Montreal

Rodrigue Escayola was strolling during ‘‘the hour of Mass’’ along Boulevard Saint Joseph in August, 2014, when he noticed a church with its doors wide open. He ventured inside and was ‘‘overcome by the beauty of the church and its (historical) richness.’’ When the doors are closed, the outside is sometimes not the best expression of what lies inside.

A few blocks further down, he walked into another church. And then another. ‘‘All of a sudden, it hit me like a ton of bricks. I realized: there is so much rich history here! There is so much faith, so much devotion! But when the doors are closed, which is almost all the time, you would never imagine it. We walk past a building like this as if it were a café or an old bank…’’

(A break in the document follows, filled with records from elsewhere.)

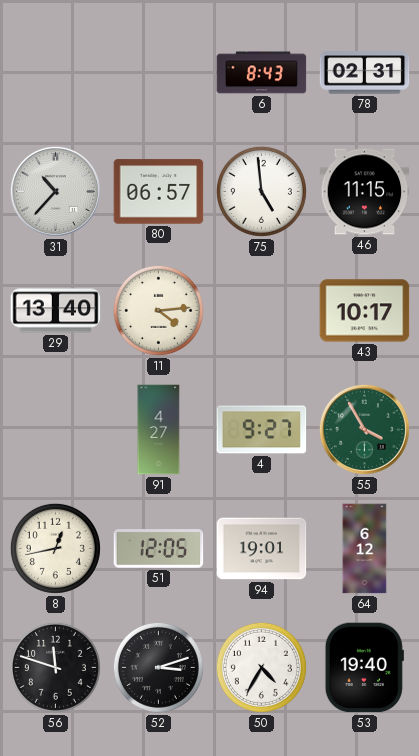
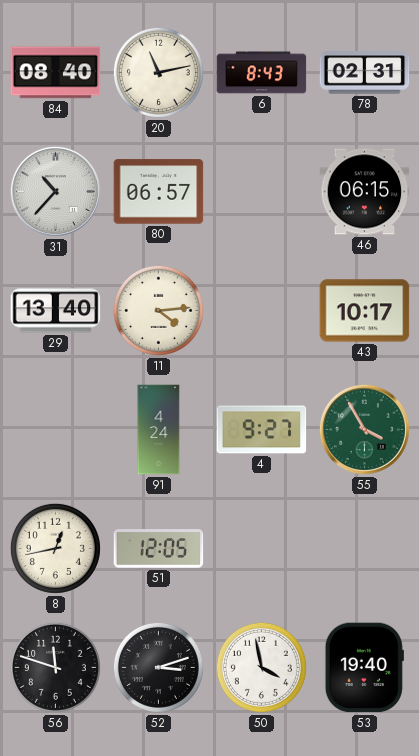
84: none -> 08:40
20: none -> 11:13
75: 4:59 -> none
46: 11:15 -> 06:15
91: 4:27 -> 4:24
94: 19:01 -> none
64: 6:12 -> none
50: 4:35 -> 3:58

Collector of pictures of church steeples

Inspired by Mark Twain’s phrase, ‘’Montreal, city of 100 steeples,’’ he set himself the challenge of visiting one hundred churches. He began in his own parish of Saint-Jean-Baptiste, and one thing led to another, eventually taking him further and further into the diocese of Montreal. He would attend Mass and while there, he would visualize the shots that he would take after the celebration was over.

His fiftieth church was St. Joseph’s Oratory, his hundredth Notre-Dame. Sunday after Sunday, Rodrigue compiled an ever more impressive number of pictures of steeples. They are all arranged by album on his Facebook page with accompanying architectural comments or historical notes on his ‘finds;’ in one such comment he describes how, at the location of Saints-Anges-de-Lachine, there used to be a Fort ‘‘back in the day.’’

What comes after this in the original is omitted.